Production-ready streaming guardrails for LLM safety and compliance.

CheckStream is a high-performance Rust guardrail platform that enforces safety, security, and regulatory compliance on LLM outputs as tokens stream in real-time with sub-10ms latency.


Why CheckStream?

Modern AI applications require real-time safety enforcement without sacrificing user experience.
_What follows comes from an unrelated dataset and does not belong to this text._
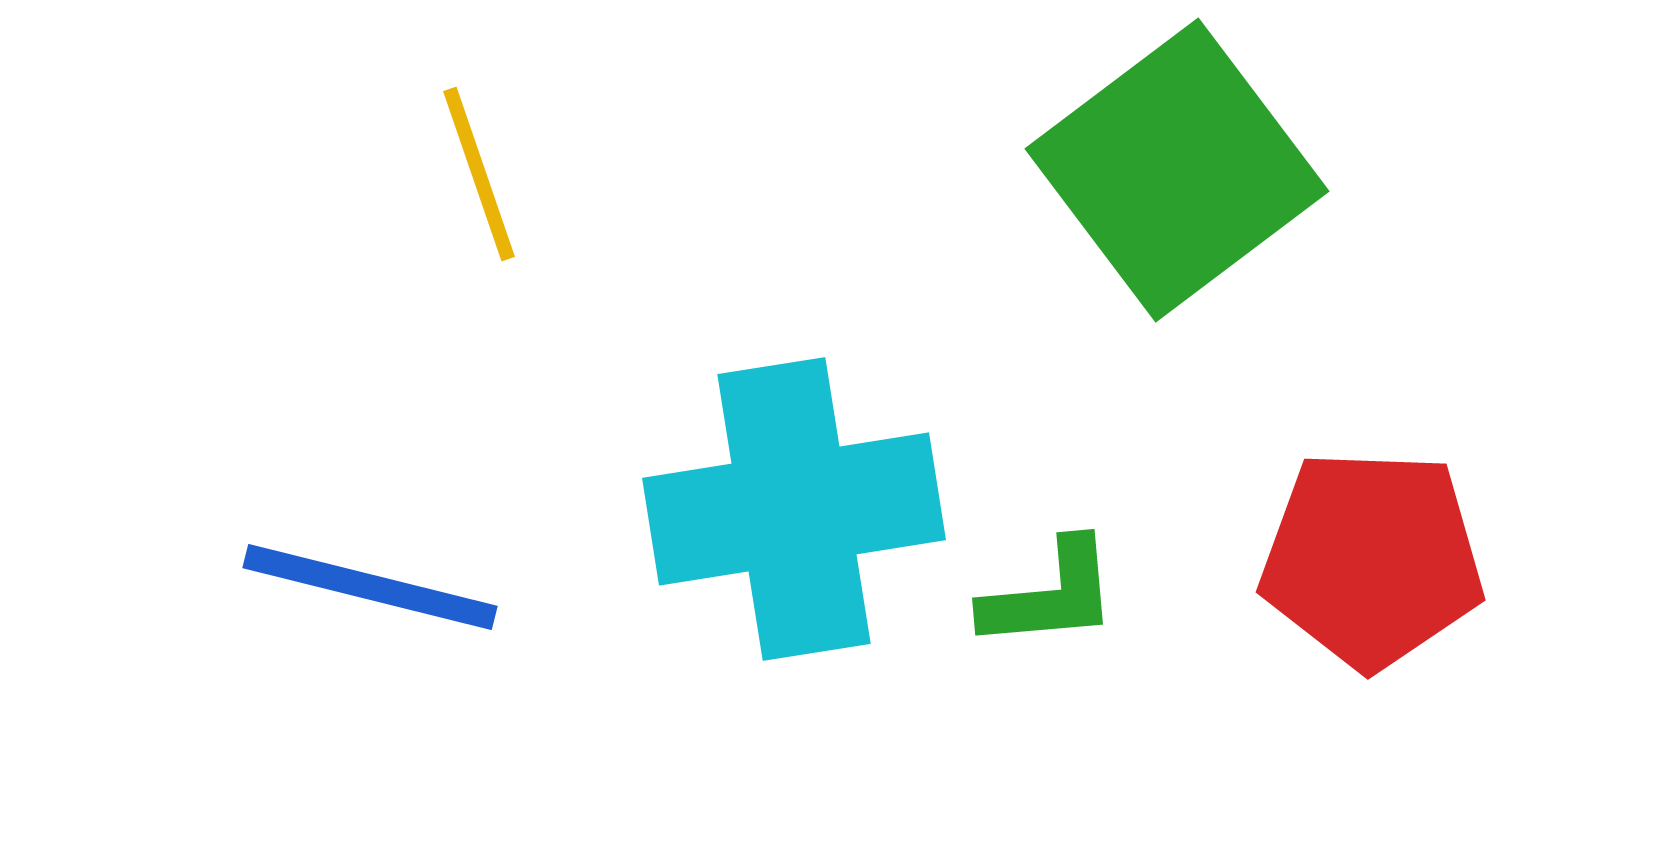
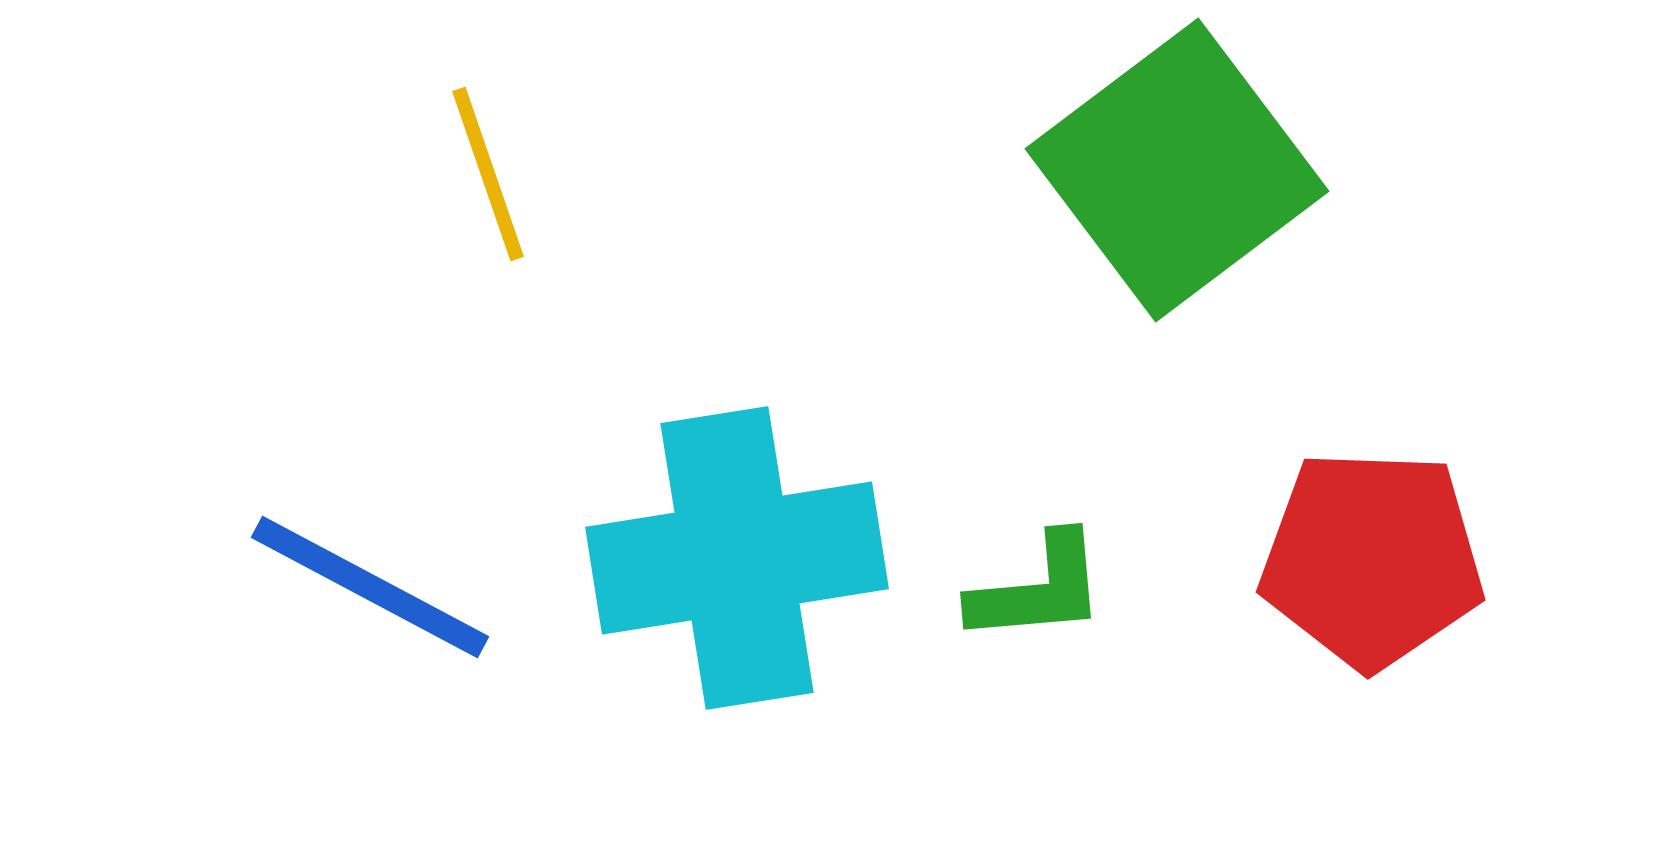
yellow line: moved 9 px right
cyan cross: moved 57 px left, 49 px down
blue line: rotated 14 degrees clockwise
green L-shape: moved 12 px left, 6 px up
CheckStream provides:

  • Real-time Protection: Sub-10ms latency guardrails that work as tokens stream
  • Regulatory Compliance: Built-in support for FCA, FINRA, GDPR, HIPAA regulations
  • Production Ready: 122+ tests passing, graceful shutdown, Kubernetes health probes
  • Zero Python Dependencies: Pure Rust with Candle ML framework for reliable deployment

How It Works

CheckStream operates as a transparent proxy between your application and any LLM provider:

┌─────────────┐     ┌──────────────────────────────────────────────┐     ┌─────────────┐
│             │     │              CheckStream Proxy                │     │             │
│   Client    │────▶│  Phase 1 ──▶ Phase 2 (stream) ──▶ Phase 3   │────▶│  LLM API    │
│ Application │◀────│  Ingress     Midstream            Egress     │◀────│  Backend    │
│             │     │                                              │     │             │
└─────────────┘     └──────────────────────────────────────────────┘     └─────────────┘

Three-Phase Pipeline:

Phase When Purpose Latency
Ingress Before LLM Validate prompts, block unsafe requests ~3ms
Midstream During streaming Real-time token safety, redaction ~2ms/chunk
Egress After completion Compliance checks, audit trail Async

Key Features

Tiered Classification System

Tier Latency Method Use Case
A <2ms Pattern matching PII, prompt injection patterns
B <5ms Quantized ML Toxicity, sentiment
C <10ms Full models Complex domain classifiers

Policy-as-Code

Define safety rules in simple YAML:

policies:
  - name: block_financial_advice
    trigger:
      classifier: financial_advice
      threshold: 0.8
    action: stop
    message: "Financial advice requires suitability assessment"
    regulation: "FCA COBS 9A.2.1R"

HuggingFace Integration

Auto-download and cache models from HuggingFace Hub:

classifiers:
  toxicity:
    model: "unitary/toxic-bert"
    tier: B
    device: auto

Quick Start

# Clone and build
git clone https://github.com/Skelf-Research/checkstream
cd checkstream
cargo build --release --features ml-models

# Download models
./scripts/download_models.sh

# Run proxy
./target/release/checkstream-proxy --config config.yaml

Then point your LLM client to http://localhost:8080 instead of the upstream API.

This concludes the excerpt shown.